PROBLEM REQUIREMENTS: Every line holding the string "star" should be copied out of the listing.

DATA RECORDS:
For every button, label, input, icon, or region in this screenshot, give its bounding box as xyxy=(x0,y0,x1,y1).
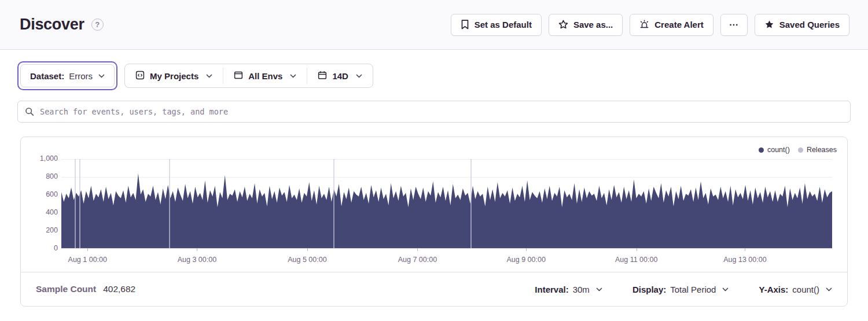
filter-row: Dataset: Errors My Projects All Envs 14D xyxy=(17,61,868,90)
y-tick-label: 600 xyxy=(21,190,58,198)
chevron-down-icon xyxy=(722,287,729,292)
chevron-down-icon xyxy=(98,74,105,78)
x-tick-label: Aug 13 00:00 xyxy=(723,256,766,264)
page-filter-bar: My Projects All Envs 14D xyxy=(124,64,373,88)
siren-icon xyxy=(639,20,649,29)
chevron-down-icon xyxy=(206,74,212,78)
header-toolbar: Set as Default Save as... Create Alert ⋯… xyxy=(451,14,849,36)
x-tick-label: Aug 5 00:00 xyxy=(288,256,326,264)
x-axis-tick xyxy=(417,248,418,251)
y-tick-label: 200 xyxy=(21,226,58,234)
legend-item-count[interactable]: count() xyxy=(759,146,790,154)
x-axis-tick xyxy=(526,248,527,251)
search-input[interactable] xyxy=(40,107,843,116)
search-icon xyxy=(25,107,34,116)
x-tick-label: Aug 1 00:00 xyxy=(68,256,107,264)
x-axis-tick xyxy=(307,248,308,251)
create-alert-button[interactable]: Create Alert xyxy=(630,14,713,36)
y-tick-label: 1,000 xyxy=(21,154,58,163)
date-range-dropdown[interactable]: 14D xyxy=(307,64,373,87)
page-header: Discover ? Set as Default Save as... Cre… xyxy=(0,0,868,50)
x-axis-tick xyxy=(197,248,197,251)
save-as-button[interactable]: Save as... xyxy=(549,14,623,36)
release-marker-line[interactable] xyxy=(333,159,334,248)
release-marker-line[interactable] xyxy=(79,159,80,248)
set-as-default-button[interactable]: Set as Default xyxy=(451,14,542,36)
x-axis-tick xyxy=(637,248,637,251)
count-series-dot xyxy=(759,147,764,153)
y-tick-label: 800 xyxy=(21,172,58,180)
legend-item-releases[interactable]: Releases xyxy=(798,146,837,154)
calendar-icon xyxy=(318,71,327,82)
sample-count: Sample Count 402,682 xyxy=(36,284,135,294)
release-marker-line[interactable] xyxy=(75,159,76,248)
x-axis-labels: Aug 1 00:00Aug 3 00:00Aug 5 00:00Aug 7 0… xyxy=(61,256,832,267)
count-area-series xyxy=(61,159,832,248)
release-marker-line[interactable] xyxy=(470,159,472,248)
bookmark-icon xyxy=(461,20,469,29)
area-chart[interactable] xyxy=(61,159,832,249)
x-tick-label: Aug 11 00:00 xyxy=(615,256,657,264)
dataset-focus-ring: Dataset: Errors xyxy=(17,61,117,90)
x-tick-label: Aug 7 00:00 xyxy=(398,256,437,264)
window-icon xyxy=(234,71,243,82)
chevron-down-icon xyxy=(290,74,296,78)
y-axis-labels: 02004006008001,000 xyxy=(21,159,58,249)
ellipsis-icon: ⋯ xyxy=(729,19,739,30)
chevron-down-icon xyxy=(826,287,832,292)
x-tick-label: Aug 3 00:00 xyxy=(178,256,216,264)
x-axis-tick xyxy=(87,248,88,251)
environment-filter-dropdown[interactable]: All Envs xyxy=(223,64,307,87)
project-icon xyxy=(135,71,145,82)
chevron-down-icon xyxy=(356,74,362,78)
chart-legend: count() Releases xyxy=(759,146,837,154)
x-tick-label: Aug 9 00:00 xyxy=(506,256,545,264)
project-filter-dropdown[interactable]: My Projects xyxy=(125,64,223,87)
display-dropdown[interactable]: Display: Total Period xyxy=(632,285,729,294)
events-chart-panel: count() Releases 02004006008001,000 Aug … xyxy=(20,136,848,307)
star-filled-icon xyxy=(764,20,774,29)
y-axis-dropdown[interactable]: Y-Axis: count() xyxy=(759,285,832,294)
interval-dropdown[interactable]: Interval: 30m xyxy=(535,285,602,294)
x-axis-tick xyxy=(745,248,745,251)
more-options-button[interactable]: ⋯ xyxy=(720,14,748,36)
search-bar xyxy=(17,101,851,123)
releases-series-dot xyxy=(798,147,803,153)
chart-controls: Interval: 30m Display: Total Period Y-Ax… xyxy=(535,285,832,294)
y-tick-label: 400 xyxy=(21,208,58,216)
help-icon[interactable]: ? xyxy=(91,19,104,31)
release-marker-line[interactable] xyxy=(169,159,170,248)
star-outline-icon xyxy=(558,20,568,29)
dataset-dropdown[interactable]: Dataset: Errors xyxy=(20,64,115,87)
chart-footer: Sample Count 402,682 Interval: 30m Displ… xyxy=(21,272,847,306)
page-title: Discover xyxy=(20,16,84,34)
chevron-down-icon xyxy=(596,287,602,292)
y-tick-label: 0 xyxy=(21,244,58,252)
saved-queries-button[interactable]: Saved Queries xyxy=(755,14,849,36)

OUTPUT:
star-filled-icon xyxy=(764,20,774,29)
star-outline-icon xyxy=(558,20,568,29)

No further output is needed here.